BOSTON (CBS) — The Massachusetts' Senate has unanimously passed a bill to create a committee to study and redesign the state seal.
A lead sponsor of the bill says passing this puts the state senate on the right side of history.
"This is actually a really huge step," said Jean-Luc Pierite, President of the North American Indian Center of Boston.
Native American tribal leaders and activists have been calling for a change to the state seal for decades. The Senate took a big step toward making that happen Tuesday night.
It's been a long time coming.
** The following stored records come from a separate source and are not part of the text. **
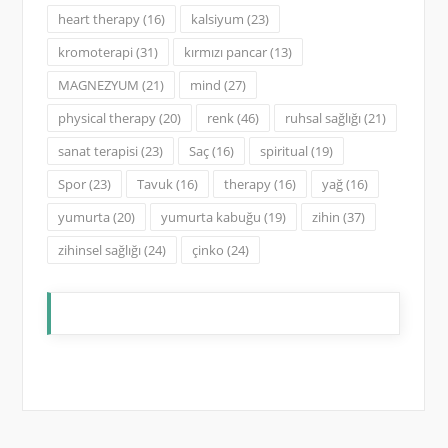
heart therapy
(16)
kalsiyum
(23)
kromoterapi
(31)
kırmızı pancar
(13)
MAGNEZYUM
(21)
mind
(27)
physical therapy
(20)
renk
(46)
ruhsal sağlığı
(21)
sanat terapisi
(23)
Saç
(16)
spiritual
(19)
Spor
(23)
Tavuk
(16)
therapy
(16)
yağ
(16)
yumurta
(20)
yumurta kabuğu
(19)
zihin
(37)
zihinsel sağlığı
(24)
çinko
(24)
A version of this legislation was first filed in 1985. As a result of the Black Lives Matter movement and more focus on racial justice, this issue has come to the forefront," State Senator Jason Lewis, a Democrat from Winchester, told WBZ-TV.
The seal features a Native American man and above his head is an arm holding a sword.
"We're talking about imagery that is very evocative of the violence and the intergenerational trauma that our local community has faced. It is well time for us to reconcile with that image," Pierite told WBZ.
The commission revising the seal would be made up of five members who are descendants of tribes with a historical presence in Massachusetts, four members appointed by the governor and the executive directors of several groups, including the Massachusetts Commission on Indian Affairs and the Massachusetts Historical Commission.
"We want Massachusetts to be a welcoming place for all people and that's why it's important that our official emblems reflect that," Lewis said.
The bill now goes to the House for consideration.
The Senate hopes the commission can come up with recommendations for a new seal by October 2021.